Sekarang, semua orang dapat melihat dengan jelas bahwa Sage Batai tidak bertindak berdasarkan resolusi dari para Sage. Dia jelas-jelas berencana untuk merebut Liga Penjaga. Sage Lin Feng baru saja meninggal, dan Sage Batai sudah melakukan ini. Sungguh mengecewakan.
Namun, seberapa menakutkankah kekuatan seorang Bijak?
Bahkan anggota resmi Liga Penjaga pun tidak berani maju untuk menghentikannya.
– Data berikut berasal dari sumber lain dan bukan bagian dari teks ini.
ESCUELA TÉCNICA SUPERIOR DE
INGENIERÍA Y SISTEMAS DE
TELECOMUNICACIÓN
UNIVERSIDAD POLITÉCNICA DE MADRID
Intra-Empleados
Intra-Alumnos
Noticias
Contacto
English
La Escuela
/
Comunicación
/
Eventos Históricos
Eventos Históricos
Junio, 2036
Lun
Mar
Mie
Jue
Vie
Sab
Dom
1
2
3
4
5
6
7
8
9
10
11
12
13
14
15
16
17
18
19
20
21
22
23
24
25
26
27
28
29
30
“Serahkan wewenangmu!” Nada suara Sage Batai terdengar dingin.
Qu Chen menggertakkan giginya. Dia melirik Liga Penjaga di sekitarnya dan tersenyum lemah.
“Aku akan membantu menjaga kerja kerasmu! Penjaga, aktifkan dan kunci penyusup!”
Ledakan.
Begitu Qu Chen selesai berbicara, robot raksasa di Liga Penjaga langsung berdiri dan menatap Sage Batai.
“Invasi musuh! Mode tempur diaktifkan!”
Sang Penjaga dengan kekuatan tempur setara dengan seorang Bijak segera mengaktifkan mode tempurnya.
“Sialan! Kau benar-benar berani menyerang seorang Bijak?”
Sage Batai sangat marah. Ia berharap bisa membunuh Qu Chen di tempat. Namun, ia tidak bisa melakukannya, karena robot mengerikan itu telah diaktifkan dan menyerbu ke arahnya dengan ganas.